■ PROBLEM TO SOLVE ■
Restate word for word the lines of the material below, from the line with "TheRealCozyTeddyY'All" to the line with "von KI bis Streaming, von Cloud-Speicherung", both lines included, and no others.

■ EXCERPTED RECORDS ■
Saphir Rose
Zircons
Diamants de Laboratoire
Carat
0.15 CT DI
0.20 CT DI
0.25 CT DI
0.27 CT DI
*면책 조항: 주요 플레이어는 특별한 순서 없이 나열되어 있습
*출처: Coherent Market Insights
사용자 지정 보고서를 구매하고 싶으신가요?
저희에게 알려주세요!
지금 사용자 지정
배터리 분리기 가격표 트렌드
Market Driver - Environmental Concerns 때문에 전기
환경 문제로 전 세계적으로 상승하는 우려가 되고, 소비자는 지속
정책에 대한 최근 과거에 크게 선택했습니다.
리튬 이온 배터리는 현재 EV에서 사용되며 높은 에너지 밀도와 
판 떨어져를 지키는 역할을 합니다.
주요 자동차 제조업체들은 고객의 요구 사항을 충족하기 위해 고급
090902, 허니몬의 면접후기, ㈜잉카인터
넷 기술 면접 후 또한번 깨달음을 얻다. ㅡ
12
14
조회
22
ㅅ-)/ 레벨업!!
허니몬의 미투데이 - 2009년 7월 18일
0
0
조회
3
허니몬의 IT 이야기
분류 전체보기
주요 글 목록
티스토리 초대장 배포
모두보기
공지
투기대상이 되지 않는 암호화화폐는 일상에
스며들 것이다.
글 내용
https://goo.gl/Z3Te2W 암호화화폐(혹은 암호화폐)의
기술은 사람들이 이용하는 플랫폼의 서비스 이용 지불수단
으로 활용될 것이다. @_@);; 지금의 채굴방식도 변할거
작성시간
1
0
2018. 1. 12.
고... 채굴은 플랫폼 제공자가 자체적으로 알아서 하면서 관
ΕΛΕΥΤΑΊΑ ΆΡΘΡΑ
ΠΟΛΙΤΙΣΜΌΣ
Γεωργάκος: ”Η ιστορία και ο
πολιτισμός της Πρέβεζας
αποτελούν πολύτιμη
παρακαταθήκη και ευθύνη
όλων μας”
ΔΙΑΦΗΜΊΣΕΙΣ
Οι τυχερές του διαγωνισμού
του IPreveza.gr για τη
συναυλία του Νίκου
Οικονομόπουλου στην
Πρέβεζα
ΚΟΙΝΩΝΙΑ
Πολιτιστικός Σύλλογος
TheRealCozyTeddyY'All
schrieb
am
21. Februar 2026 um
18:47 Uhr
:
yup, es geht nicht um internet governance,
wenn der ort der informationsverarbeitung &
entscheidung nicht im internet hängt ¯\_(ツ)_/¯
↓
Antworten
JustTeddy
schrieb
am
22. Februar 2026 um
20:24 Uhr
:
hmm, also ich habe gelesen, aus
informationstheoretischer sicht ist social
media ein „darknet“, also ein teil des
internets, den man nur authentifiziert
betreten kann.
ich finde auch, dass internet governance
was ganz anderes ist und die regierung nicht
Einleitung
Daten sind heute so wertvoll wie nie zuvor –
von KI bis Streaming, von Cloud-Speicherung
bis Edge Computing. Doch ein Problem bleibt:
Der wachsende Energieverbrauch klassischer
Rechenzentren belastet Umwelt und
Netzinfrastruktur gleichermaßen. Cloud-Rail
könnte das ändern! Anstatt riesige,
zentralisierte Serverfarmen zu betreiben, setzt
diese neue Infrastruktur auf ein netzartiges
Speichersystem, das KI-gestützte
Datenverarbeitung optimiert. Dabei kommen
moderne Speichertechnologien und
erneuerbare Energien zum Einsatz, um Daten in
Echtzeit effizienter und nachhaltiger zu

■ WRITTEN ANSWER ■
TheRealCozyTeddyY'All
schrieb
am
21. Februar 2026 um
18:47 Uhr
:
yup, es geht nicht um internet governance,
wenn der ort der informationsverarbeitung &
entscheidung nicht im internet hängt ¯\_(ツ)_/¯
↓
Antworten
JustTeddy
schrieb
am
22. Februar 2026 um
20:24 Uhr
:
hmm, also ich habe gelesen, aus
informationstheoretischer sicht ist social
media ein „darknet“, also ein teil des
internets, den man nur authentifiziert
betreten kann.
ich finde auch, dass internet governance
was ganz anderes ist und die regierung nicht
Einleitung
Daten sind heute so wertvoll wie nie zuvor –
von KI bis Streaming, von Cloud-Speicherung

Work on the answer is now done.